** Opening DATA RECORDS block **

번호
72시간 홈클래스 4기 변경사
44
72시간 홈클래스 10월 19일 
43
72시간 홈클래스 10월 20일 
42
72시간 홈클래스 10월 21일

** Closing DATA RECORDS block **
** Opening DATA RECORDS block **

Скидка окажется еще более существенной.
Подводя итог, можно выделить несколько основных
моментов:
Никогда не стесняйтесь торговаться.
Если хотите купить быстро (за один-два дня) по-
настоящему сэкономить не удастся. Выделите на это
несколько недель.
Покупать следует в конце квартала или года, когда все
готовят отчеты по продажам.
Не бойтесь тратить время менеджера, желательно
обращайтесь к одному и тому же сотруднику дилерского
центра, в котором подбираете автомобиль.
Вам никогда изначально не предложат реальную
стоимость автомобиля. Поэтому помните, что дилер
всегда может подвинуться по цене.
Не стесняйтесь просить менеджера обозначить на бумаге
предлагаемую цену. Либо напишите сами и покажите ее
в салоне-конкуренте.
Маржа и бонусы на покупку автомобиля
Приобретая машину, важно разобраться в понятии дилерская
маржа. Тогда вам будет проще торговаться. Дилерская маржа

** Closing DATA RECORDS block **
** Opening DATA RECORDS block **

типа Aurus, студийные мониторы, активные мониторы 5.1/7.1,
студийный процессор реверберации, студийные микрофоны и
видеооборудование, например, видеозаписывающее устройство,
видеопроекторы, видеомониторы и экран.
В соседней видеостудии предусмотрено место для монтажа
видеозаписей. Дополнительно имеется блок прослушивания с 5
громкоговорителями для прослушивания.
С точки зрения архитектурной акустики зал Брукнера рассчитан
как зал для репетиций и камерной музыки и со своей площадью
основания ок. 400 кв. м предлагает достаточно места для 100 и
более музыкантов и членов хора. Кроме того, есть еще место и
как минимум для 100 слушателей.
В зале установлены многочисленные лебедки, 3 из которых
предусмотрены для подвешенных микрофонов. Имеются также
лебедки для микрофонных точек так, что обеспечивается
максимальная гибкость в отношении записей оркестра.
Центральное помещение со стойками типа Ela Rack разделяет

** Closing DATA RECORDS block **

INSTRUCTIONS TO FOLLOW => Considering only the material above, set down every line from the one with "Вам никогда изначально не предложат реальную" to the one with "маржа. Тогда вам", inclusive, exactly as written.

RESPONSE =>
Вам никогда изначально не предложат реальную
стоимость автомобиля. Поэтому помните, что дилер
всегда может подвинуться по цене.
Не стесняйтесь просить менеджера обозначить на бумаге
предлагаемую цену. Либо напишите сами и покажите ее
в салоне-конкуренте.
Маржа и бонусы на покупку автомобиля
Приобретая машину, важно разобраться в понятии дилерская
маржа. Тогда вам будет проще торговаться. Дилерская маржа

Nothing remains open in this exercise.